### Requirement
Below is a listing; repeat exactly the lines from the one containing "xedapdien365.tumblr.com (403, 695)" to the one containing "youtube.com (364, 968)", both included.

####################

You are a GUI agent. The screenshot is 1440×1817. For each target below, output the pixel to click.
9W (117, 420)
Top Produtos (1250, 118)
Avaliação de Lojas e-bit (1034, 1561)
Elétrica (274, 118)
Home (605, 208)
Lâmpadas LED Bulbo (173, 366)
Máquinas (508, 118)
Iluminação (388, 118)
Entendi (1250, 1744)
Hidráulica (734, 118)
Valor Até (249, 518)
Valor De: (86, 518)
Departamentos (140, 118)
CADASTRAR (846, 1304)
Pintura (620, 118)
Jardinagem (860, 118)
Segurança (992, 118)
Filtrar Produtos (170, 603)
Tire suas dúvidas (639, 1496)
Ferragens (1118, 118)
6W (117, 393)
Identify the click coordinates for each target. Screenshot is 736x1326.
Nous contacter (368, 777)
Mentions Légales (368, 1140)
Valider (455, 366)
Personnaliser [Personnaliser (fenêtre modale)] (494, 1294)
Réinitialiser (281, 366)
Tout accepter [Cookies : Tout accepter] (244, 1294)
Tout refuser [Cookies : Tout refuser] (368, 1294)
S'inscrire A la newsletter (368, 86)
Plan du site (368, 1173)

####################

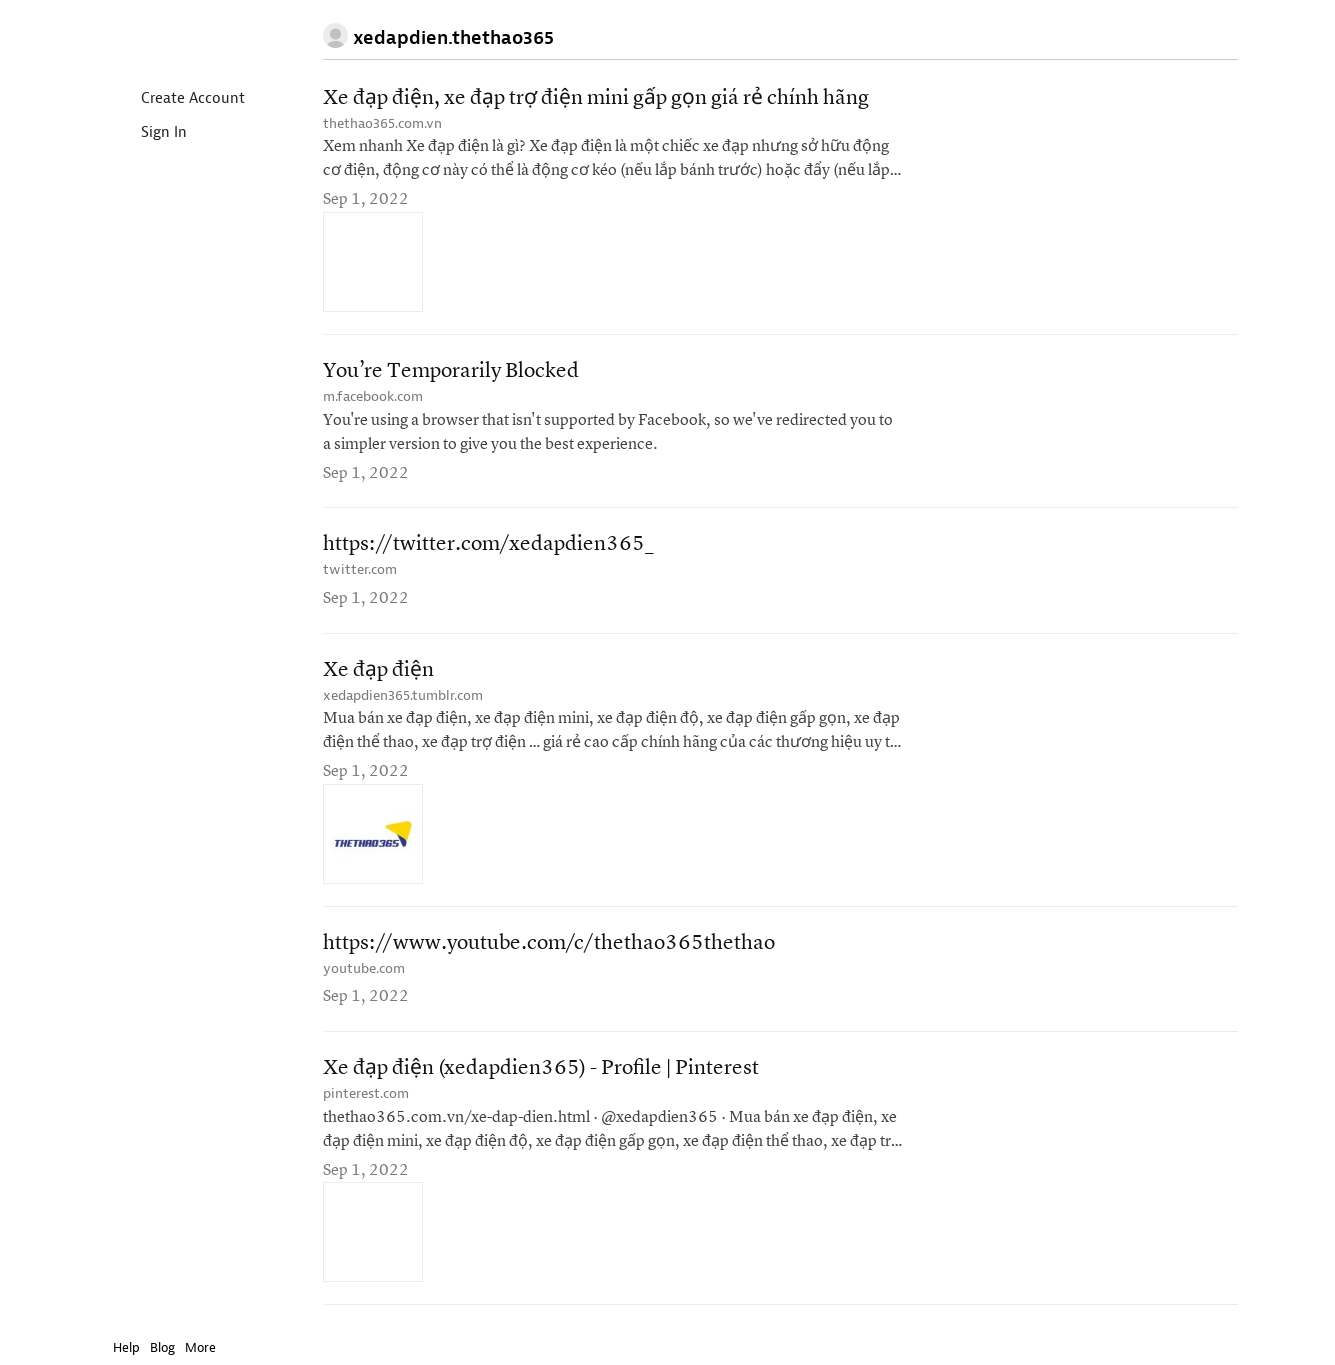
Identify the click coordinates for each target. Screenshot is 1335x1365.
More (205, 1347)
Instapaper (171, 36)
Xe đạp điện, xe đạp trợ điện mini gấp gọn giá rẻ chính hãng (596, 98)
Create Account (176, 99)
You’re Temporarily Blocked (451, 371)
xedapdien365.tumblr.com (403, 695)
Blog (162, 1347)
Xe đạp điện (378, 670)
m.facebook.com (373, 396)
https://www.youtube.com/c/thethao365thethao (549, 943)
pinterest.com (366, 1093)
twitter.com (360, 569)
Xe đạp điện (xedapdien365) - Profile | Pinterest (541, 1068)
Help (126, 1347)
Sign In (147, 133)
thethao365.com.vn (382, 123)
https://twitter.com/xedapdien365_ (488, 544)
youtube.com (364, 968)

####################

### Result of the exercise
xedapdien365.tumblr.com (403, 695)
Blog (162, 1347)
Xe đạp điện (378, 670)
m.facebook.com (373, 396)
https://www.youtube.com/c/thethao365thethao (549, 943)
pinterest.com (366, 1093)
twitter.com (360, 569)
Xe đạp điện (xedapdien365) - Profile | Pinterest (541, 1068)
Help (126, 1347)
Sign In (147, 133)
thethao365.com.vn (382, 123)
https://twitter.com/xedapdien365_ (488, 544)
youtube.com (364, 968)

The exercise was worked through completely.